唐古特白刺蛋白激酶基因NtCIPK2超表达载体构建及紫花苜蓿转化研究

2013-04-10 06:14郑琳琳王佳贺龙梅王学峰王迎春
草业学报 2013年6期
关键词:苜蓿抗性转基因

郑琳琳,王佳,贺龙梅,王学峰,王迎春*

(1.内蒙古大学生命科学学院 内蒙古自治区牧草与特色作物生物技术重点实验室,内蒙古 呼和浩特010021;2.内蒙古和信园蒙草抗旱绿化股份有限公司,内蒙古 呼和浩特010021)
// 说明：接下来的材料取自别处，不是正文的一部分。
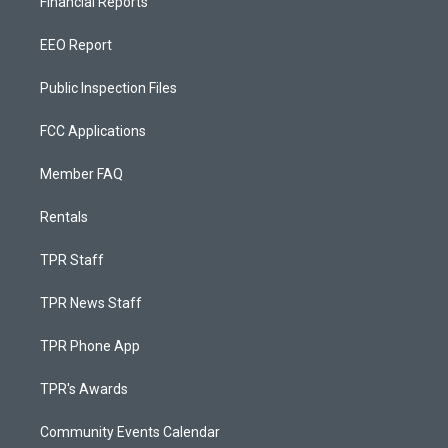
Financial Reports
EEO Report
Public Inspection Files
FCC Applications
Member FAQ
Rentals
TPR Staff
TPR News Staff
TPR Phone App
TPR's Awards
Community Events Calendar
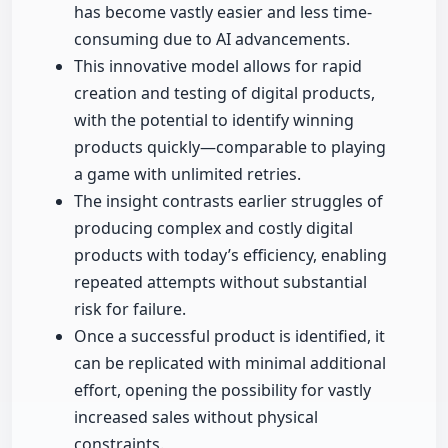
has become vastly easier and less time-
consuming due to AI advancements.
This innovative model allows for rapid
creation and testing of digital products,
with the potential to identify winning
products quickly—comparable to playing
a game with unlimited retries.
The insight contrasts earlier struggles of
producing complex and costly digital
products with today’s efficiency, enabling
repeated attempts without substantial
risk for failure.
Once a successful product is identified, it
can be replicated with minimal additional
effort, opening the possibility for vastly
increased sales without physical
constraints.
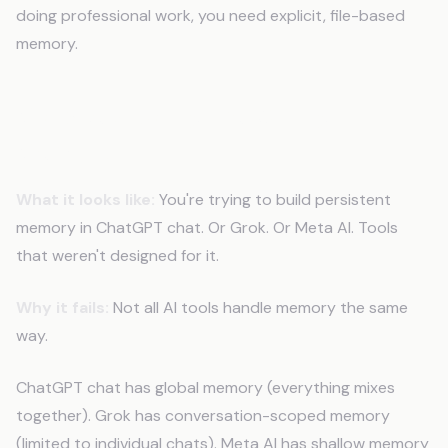
doing professional work, you need explicit, file-based
memory.
Mistake 7: Using the Wrong Tool for
Memory
What it looks like:
You're trying to build persistent
memory in ChatGPT chat. Or Grok. Or Meta AI. Tools
that weren't designed for it.
Why it fails:
Not all AI tools handle memory the same
way.
ChatGPT chat has global memory (everything mixes
together). Grok has conversation-scoped memory
(limited to individual chats). Meta AI has shallow memory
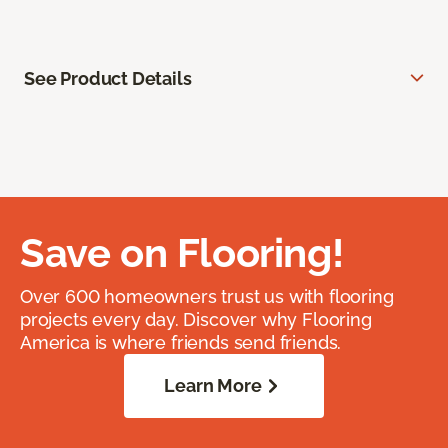
See Product Details
Save on Flooring!
Over 600 homeowners trust us with flooring
projects every day. Discover why Flooring
America is where friends send friends.
Learn More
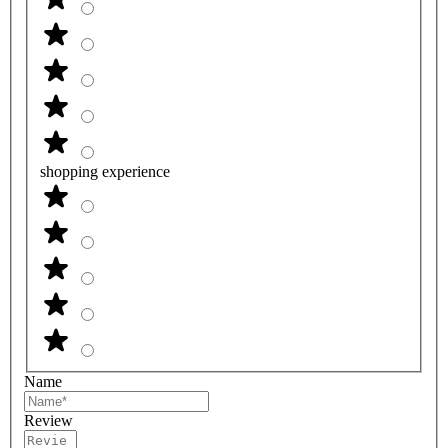
shopping experience
Name
Review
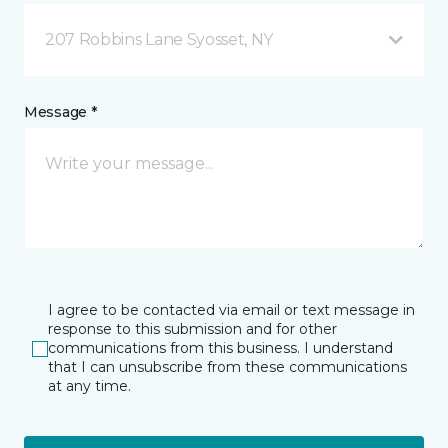
207 Robbins Lane Syosset, NY
Message *
I agree to be contacted via email or text message in
response to this submission and for other
communications from this business. I understand
that I can unsubscribe from these communications
at any time.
“牧草之王”紫花苜蓿(Medicagosativa)是全世界栽培历史最悠久、种植面积最广、利用价值最高的一种豆科多年生优质牧草,广泛种植于以畜牧业为支柱产业的中国西北地区[1-2]。然而这些地区多具有干旱、高盐、低温等生境特点,严重制约着苜蓿生长发育和产量。因此,通过转基因手段培育具有多重抗逆能力的优良品种,对于苜蓿产业的可持续发展具有举足轻重的作用。

在植物应对非生物胁迫的防御机制中,Ca2+作为第二信使发挥着重要的作用[3]。CIPK(CBL-interacting protein kinase)是近年来鉴定的一类丝氨酸/苏氨酸蛋白激酶,可与上游植物特有的Ca2+传感器钙调磷酸酶B类似蛋白(calcineurin B-like proteins,CBLs)结合,识别并传递胞质钙信号,引发细胞内一系列应激反应[4-5]。通过生物信息学分析,在模式植物拟南芥(Arabidopsisthaliana)和水稻(Oryzasativa)基因组中分别发现26和30个CIPK基因[6],后在银杨(Populustrichocarpa)[7]、葡萄(Vitisvinifera)[8]、高粱(Sorghumbiocolor)[9]和玉米(Zeamays)[10-11]中相继获得多个CIPK家族成员。多项研究表明,CIPK广泛参与植物对高盐、低钾和干旱等外界刺激的应答反应[12-14],在拟南芥、水稻、烟草(Nicotianatabacum)等植物中过量表达不同CIPK基因均可提高转基因植株的抗逆能力[15-18]。

本实验以唐古特白刺(Nitrariatangutorum)cDNA为模板,利用PCR技术克隆获得NtCIPK2完整编码序列(complete coding sequence,CDS),在此基础上构建含有该序列的植物表达载体pPZP221-NtCIPK2,采用农杆菌介导法对紫花苜蓿进行遗传转化,经PCR及RT-PCR验证,获得了超表达NtCIPK2基因的转化植株,为利用转基因手段选育抗逆苜蓿新品种奠定基础。

1 材料与方法

1.1 材料

本实验于2012年9月开始进行。紫花苜蓿“中苜一号”种子由中国农业科学院草原研究所孙启忠研究员惠赠。大肠杆菌DH5α、农杆菌GV3101、植物表达载体pPZP221由内蒙古大学牧草与特色作物生物技术省部共建教育部重点实验室提供。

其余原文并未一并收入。